(Structured page parsing data)
────────

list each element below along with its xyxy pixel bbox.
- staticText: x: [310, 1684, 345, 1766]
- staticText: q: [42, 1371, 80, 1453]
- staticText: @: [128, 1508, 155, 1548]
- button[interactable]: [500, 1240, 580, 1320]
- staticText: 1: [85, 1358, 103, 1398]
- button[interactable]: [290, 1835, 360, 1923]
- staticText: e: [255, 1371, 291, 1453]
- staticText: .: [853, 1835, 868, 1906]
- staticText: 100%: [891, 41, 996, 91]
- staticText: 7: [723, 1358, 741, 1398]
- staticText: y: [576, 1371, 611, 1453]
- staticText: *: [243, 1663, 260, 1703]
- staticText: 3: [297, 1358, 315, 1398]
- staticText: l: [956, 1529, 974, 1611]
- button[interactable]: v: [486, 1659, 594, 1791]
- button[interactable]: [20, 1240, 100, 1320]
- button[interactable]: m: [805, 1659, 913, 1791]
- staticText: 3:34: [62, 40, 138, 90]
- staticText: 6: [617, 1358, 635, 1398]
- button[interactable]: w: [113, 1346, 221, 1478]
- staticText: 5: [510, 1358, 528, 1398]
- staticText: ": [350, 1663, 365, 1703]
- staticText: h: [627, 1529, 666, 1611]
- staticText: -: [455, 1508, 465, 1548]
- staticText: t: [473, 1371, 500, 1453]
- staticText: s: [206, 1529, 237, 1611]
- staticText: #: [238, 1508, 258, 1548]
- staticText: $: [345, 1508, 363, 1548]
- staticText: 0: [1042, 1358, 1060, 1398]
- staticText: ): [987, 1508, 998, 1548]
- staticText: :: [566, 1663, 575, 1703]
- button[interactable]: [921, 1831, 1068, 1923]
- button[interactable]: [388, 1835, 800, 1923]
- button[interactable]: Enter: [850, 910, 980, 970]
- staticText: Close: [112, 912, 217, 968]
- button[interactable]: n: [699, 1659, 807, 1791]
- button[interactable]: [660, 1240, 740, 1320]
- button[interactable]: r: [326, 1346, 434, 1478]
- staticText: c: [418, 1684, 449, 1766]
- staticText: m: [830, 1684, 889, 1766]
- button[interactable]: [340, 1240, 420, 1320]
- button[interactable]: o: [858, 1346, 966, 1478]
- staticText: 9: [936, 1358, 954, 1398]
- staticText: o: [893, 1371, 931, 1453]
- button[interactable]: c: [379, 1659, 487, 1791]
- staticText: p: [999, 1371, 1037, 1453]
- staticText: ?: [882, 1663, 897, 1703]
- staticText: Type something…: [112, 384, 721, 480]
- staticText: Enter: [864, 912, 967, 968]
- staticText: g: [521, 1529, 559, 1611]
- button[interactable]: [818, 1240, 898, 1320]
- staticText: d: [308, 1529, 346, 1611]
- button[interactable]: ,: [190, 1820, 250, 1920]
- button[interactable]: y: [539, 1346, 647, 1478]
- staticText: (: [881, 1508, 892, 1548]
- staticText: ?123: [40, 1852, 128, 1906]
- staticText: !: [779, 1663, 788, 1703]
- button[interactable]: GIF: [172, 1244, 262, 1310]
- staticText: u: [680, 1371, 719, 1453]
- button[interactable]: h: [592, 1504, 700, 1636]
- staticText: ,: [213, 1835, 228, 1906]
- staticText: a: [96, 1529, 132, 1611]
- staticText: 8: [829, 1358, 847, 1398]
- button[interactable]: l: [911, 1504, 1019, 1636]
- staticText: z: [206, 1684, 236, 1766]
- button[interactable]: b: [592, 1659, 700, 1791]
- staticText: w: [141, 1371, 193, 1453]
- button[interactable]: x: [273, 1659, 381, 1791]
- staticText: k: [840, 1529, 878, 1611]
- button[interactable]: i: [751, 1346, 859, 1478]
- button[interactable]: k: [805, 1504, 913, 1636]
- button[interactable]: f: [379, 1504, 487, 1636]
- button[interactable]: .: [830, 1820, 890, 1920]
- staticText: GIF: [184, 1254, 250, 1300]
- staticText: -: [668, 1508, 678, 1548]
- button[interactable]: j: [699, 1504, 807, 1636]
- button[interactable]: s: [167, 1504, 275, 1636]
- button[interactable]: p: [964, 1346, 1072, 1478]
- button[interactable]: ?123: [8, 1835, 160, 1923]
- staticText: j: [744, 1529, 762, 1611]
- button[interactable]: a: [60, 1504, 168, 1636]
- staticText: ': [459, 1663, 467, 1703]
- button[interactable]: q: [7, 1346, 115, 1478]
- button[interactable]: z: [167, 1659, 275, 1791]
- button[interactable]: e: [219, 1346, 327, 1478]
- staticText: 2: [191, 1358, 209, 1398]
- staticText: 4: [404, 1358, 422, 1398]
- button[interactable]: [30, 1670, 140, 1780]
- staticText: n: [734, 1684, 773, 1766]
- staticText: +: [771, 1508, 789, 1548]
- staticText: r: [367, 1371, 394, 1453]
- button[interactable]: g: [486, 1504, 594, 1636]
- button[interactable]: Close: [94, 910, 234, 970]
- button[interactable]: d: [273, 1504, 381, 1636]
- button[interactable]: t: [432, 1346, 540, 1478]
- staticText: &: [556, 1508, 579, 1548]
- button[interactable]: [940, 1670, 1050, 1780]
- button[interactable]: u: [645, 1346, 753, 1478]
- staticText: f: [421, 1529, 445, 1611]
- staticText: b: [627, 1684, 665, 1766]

────────

# Exercise
All the records, from start to finish, are to be repeated exactly.

# Your solution
list each element below along with its xyxy pixel bbox.
- staticText: x: [310, 1684, 345, 1766]
- staticText: q: [42, 1371, 80, 1453]
- staticText: @: [128, 1508, 155, 1548]
- button[interactable]: [500, 1240, 580, 1320]
- staticText: 1: [85, 1358, 103, 1398]
- button[interactable]: [290, 1835, 360, 1923]
- staticText: e: [255, 1371, 291, 1453]
- staticText: .: [853, 1835, 868, 1906]
- staticText: 100%: [891, 41, 996, 91]
- staticText: 7: [723, 1358, 741, 1398]
- staticText: y: [576, 1371, 611, 1453]
- staticText: *: [243, 1663, 260, 1703]
- staticText: 3: [297, 1358, 315, 1398]
- staticText: l: [956, 1529, 974, 1611]
- button[interactable]: v: [486, 1659, 594, 1791]
- button[interactable]: [20, 1240, 100, 1320]
- button[interactable]: m: [805, 1659, 913, 1791]
- staticText: 3:34: [62, 40, 138, 90]
- staticText: 6: [617, 1358, 635, 1398]
- button[interactable]: w: [113, 1346, 221, 1478]
- staticText: 5: [510, 1358, 528, 1398]
- staticText: ": [350, 1663, 365, 1703]
- staticText: h: [627, 1529, 666, 1611]
- staticText: -: [455, 1508, 465, 1548]
- staticText: t: [473, 1371, 500, 1453]
- staticText: s: [206, 1529, 237, 1611]
- staticText: #: [238, 1508, 258, 1548]
- staticText: $: [345, 1508, 363, 1548]
- staticText: 0: [1042, 1358, 1060, 1398]
- staticText: ): [987, 1508, 998, 1548]
- staticText: :: [566, 1663, 575, 1703]
- button[interactable]: [921, 1831, 1068, 1923]
- button[interactable]: [388, 1835, 800, 1923]
- button[interactable]: Enter: [850, 910, 980, 970]
- staticText: Close: [112, 912, 217, 968]
- button[interactable]: n: [699, 1659, 807, 1791]
- button[interactable]: [660, 1240, 740, 1320]
- button[interactable]: r: [326, 1346, 434, 1478]
- staticText: c: [418, 1684, 449, 1766]
- staticText: m: [830, 1684, 889, 1766]
- button[interactable]: [340, 1240, 420, 1320]
- button[interactable]: o: [858, 1346, 966, 1478]
- staticText: 9: [936, 1358, 954, 1398]
- staticText: o: [893, 1371, 931, 1453]
- button[interactable]: c: [379, 1659, 487, 1791]
- staticText: p: [999, 1371, 1037, 1453]
- staticText: ?: [882, 1663, 897, 1703]
- staticText: Type something…: [112, 384, 721, 480]
- staticText: Enter: [864, 912, 967, 968]
- staticText: g: [521, 1529, 559, 1611]
- button[interactable]: [818, 1240, 898, 1320]
- staticText: d: [308, 1529, 346, 1611]
- button[interactable]: ,: [190, 1820, 250, 1920]
- button[interactable]: y: [539, 1346, 647, 1478]
- staticText: (: [881, 1508, 892, 1548]
- staticText: ?123: [40, 1852, 128, 1906]
- staticText: !: [779, 1663, 788, 1703]
- button[interactable]: GIF: [172, 1244, 262, 1310]
- staticText: u: [680, 1371, 719, 1453]
- button[interactable]: h: [592, 1504, 700, 1636]
- staticText: ,: [213, 1835, 228, 1906]
- staticText: a: [96, 1529, 132, 1611]
- staticText: 8: [829, 1358, 847, 1398]
- button[interactable]: l: [911, 1504, 1019, 1636]
- staticText: z: [206, 1684, 236, 1766]
- button[interactable]: b: [592, 1659, 700, 1791]
- staticText: w: [141, 1371, 193, 1453]
- button[interactable]: x: [273, 1659, 381, 1791]
- staticText: k: [840, 1529, 878, 1611]
- button[interactable]: i: [751, 1346, 859, 1478]
- button[interactable]: k: [805, 1504, 913, 1636]
- button[interactable]: f: [379, 1504, 487, 1636]
- button[interactable]: .: [830, 1820, 890, 1920]
- staticText: GIF: [184, 1254, 250, 1300]
- staticText: -: [668, 1508, 678, 1548]
- button[interactable]: j: [699, 1504, 807, 1636]
- button[interactable]: s: [167, 1504, 275, 1636]
- button[interactable]: p: [964, 1346, 1072, 1478]
- button[interactable]: ?123: [8, 1835, 160, 1923]
- staticText: j: [744, 1529, 762, 1611]
- button[interactable]: a: [60, 1504, 168, 1636]
- staticText: ': [459, 1663, 467, 1703]
- button[interactable]: q: [7, 1346, 115, 1478]
- button[interactable]: z: [167, 1659, 275, 1791]
- button[interactable]: e: [219, 1346, 327, 1478]
- staticText: 2: [191, 1358, 209, 1398]
- staticText: 4: [404, 1358, 422, 1398]
- button[interactable]: [30, 1670, 140, 1780]
- staticText: n: [734, 1684, 773, 1766]
- staticText: +: [771, 1508, 789, 1548]
- staticText: r: [367, 1371, 394, 1453]
- button[interactable]: g: [486, 1504, 594, 1636]
- button[interactable]: Close: [94, 910, 234, 970]
- button[interactable]: d: [273, 1504, 381, 1636]
- button[interactable]: t: [432, 1346, 540, 1478]
- staticText: &: [556, 1508, 579, 1548]
- button[interactable]: [940, 1670, 1050, 1780]
- button[interactable]: u: [645, 1346, 753, 1478]
- staticText: f: [421, 1529, 445, 1611]
- staticText: b: [627, 1684, 665, 1766]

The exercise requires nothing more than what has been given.